Task details
Every line in the records below with the string "Nous" needs to be copied out.
---
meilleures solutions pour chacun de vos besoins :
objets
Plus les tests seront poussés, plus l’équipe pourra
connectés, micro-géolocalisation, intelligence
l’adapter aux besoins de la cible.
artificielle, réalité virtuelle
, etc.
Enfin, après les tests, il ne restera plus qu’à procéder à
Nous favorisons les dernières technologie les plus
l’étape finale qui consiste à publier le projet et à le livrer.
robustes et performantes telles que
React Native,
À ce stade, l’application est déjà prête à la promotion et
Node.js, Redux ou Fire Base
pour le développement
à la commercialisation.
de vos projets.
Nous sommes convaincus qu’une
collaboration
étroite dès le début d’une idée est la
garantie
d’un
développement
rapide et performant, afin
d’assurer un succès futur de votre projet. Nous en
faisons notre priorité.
---
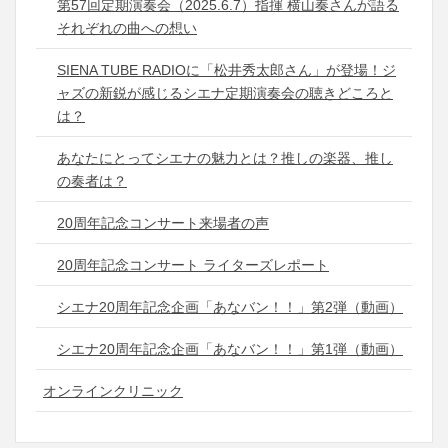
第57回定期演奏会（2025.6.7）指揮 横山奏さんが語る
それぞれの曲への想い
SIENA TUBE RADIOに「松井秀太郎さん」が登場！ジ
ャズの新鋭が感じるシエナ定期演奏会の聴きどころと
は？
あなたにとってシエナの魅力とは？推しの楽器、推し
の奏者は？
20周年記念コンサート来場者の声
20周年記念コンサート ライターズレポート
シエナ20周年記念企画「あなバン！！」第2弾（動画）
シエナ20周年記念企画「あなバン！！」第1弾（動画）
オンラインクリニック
---
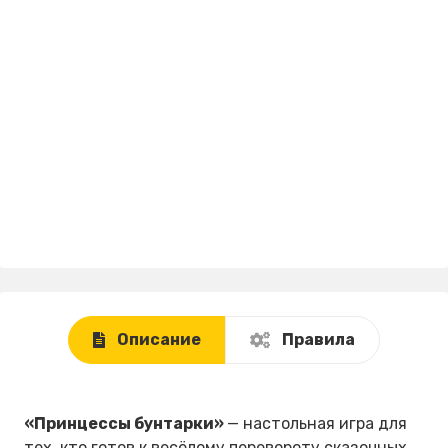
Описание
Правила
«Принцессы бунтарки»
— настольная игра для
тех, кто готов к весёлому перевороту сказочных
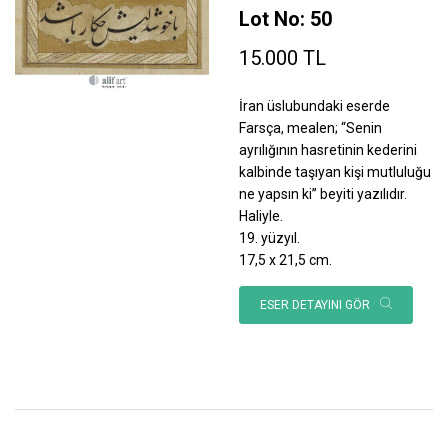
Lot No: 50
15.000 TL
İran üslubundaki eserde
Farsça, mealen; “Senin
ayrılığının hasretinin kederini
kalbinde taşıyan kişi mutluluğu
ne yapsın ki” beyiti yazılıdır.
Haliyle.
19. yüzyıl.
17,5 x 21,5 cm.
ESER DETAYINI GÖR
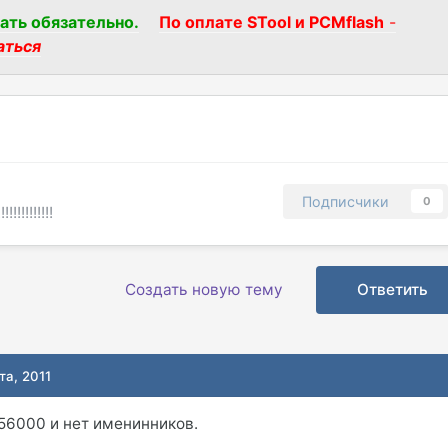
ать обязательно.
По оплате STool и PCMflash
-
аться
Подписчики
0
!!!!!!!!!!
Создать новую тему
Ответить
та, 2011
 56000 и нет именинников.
---
Written response
Nous favorisons les dernières technologie les plus
Nous sommes convaincus qu’une
d’assurer un succès futur de votre projet. Nous en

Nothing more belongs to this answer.